DATA BLOCK:
=== Section Start ===

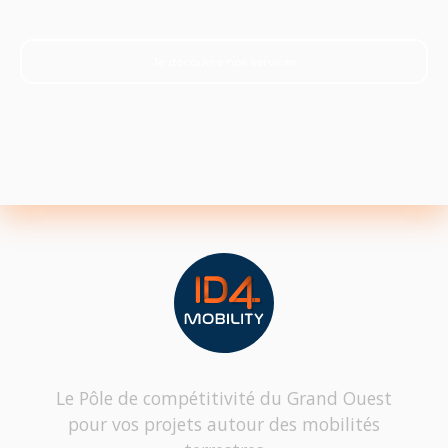
Je découvre nos services
Le Pôle de compétitivité du Grand Ouest
pour vos projets autour des mobilités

=== Section End ===

ASSIGNED TASK:
Only text belongs in the copy: repeat each line of the data exactly and leave out the pictures.

SOLUTION TO THE PROBLEM:
Je découvre nos services
Le Pôle de compétitivité du Grand Ouest
pour vos projets autour des mobilités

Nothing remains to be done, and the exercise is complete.